Valuation in Context
With a PEG ratio of 0.71, the price-to-earnings multiple is actually below the company's growth rate — classic value-meets-growth territory that Peter Lynch would have called a 'GARP' opportunity.
What to Watch Next
- The forward P/E of 7.89x is meaningfully below the trailing 10.39x — analysts expect earnings to step up; the next earnings release is the test.
- The analyst consensus price target implies 26.74% upside — if the next two quarters confirm the underlying thesis, target hikes typically follow.

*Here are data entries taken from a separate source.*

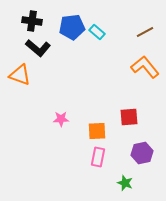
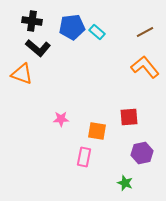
orange triangle: moved 2 px right, 1 px up
orange square: rotated 12 degrees clockwise
pink rectangle: moved 14 px left
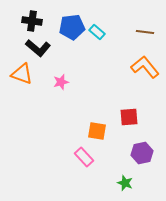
brown line: rotated 36 degrees clockwise
pink star: moved 37 px up; rotated 14 degrees counterclockwise
pink rectangle: rotated 54 degrees counterclockwise
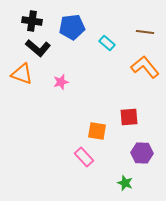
cyan rectangle: moved 10 px right, 11 px down
purple hexagon: rotated 15 degrees clockwise
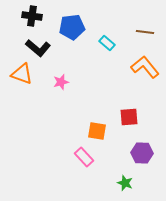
black cross: moved 5 px up
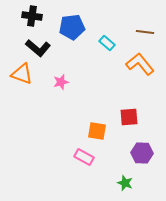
orange L-shape: moved 5 px left, 3 px up
pink rectangle: rotated 18 degrees counterclockwise
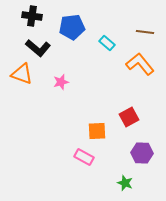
red square: rotated 24 degrees counterclockwise
orange square: rotated 12 degrees counterclockwise
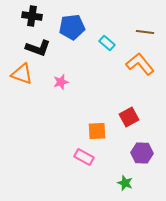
black L-shape: rotated 20 degrees counterclockwise
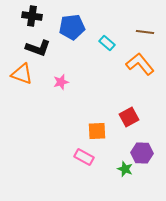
green star: moved 14 px up
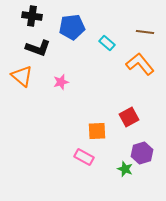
orange triangle: moved 2 px down; rotated 20 degrees clockwise
purple hexagon: rotated 20 degrees counterclockwise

Investment Thesis: Strengths & Weaknesses
- High return on equity (29.33% ROE)
- Currently flagged as undervalued
- Positive free cash flow
- –Revenue shrinking (-2.1% YoY)
- –Low profitability (2.47% margin)
- –High leverage (D/E 470.56)
- –High short interest (10.49%)
Technical Snapshot
Price is below both the 50- and 200-day moving averages, with 50d below 200d — a bearish picture (death-cross alignment).
Risk Profile
The data points to relatively defensive market behavior, elevated short interest (10.49%), higher leverage relative to equity.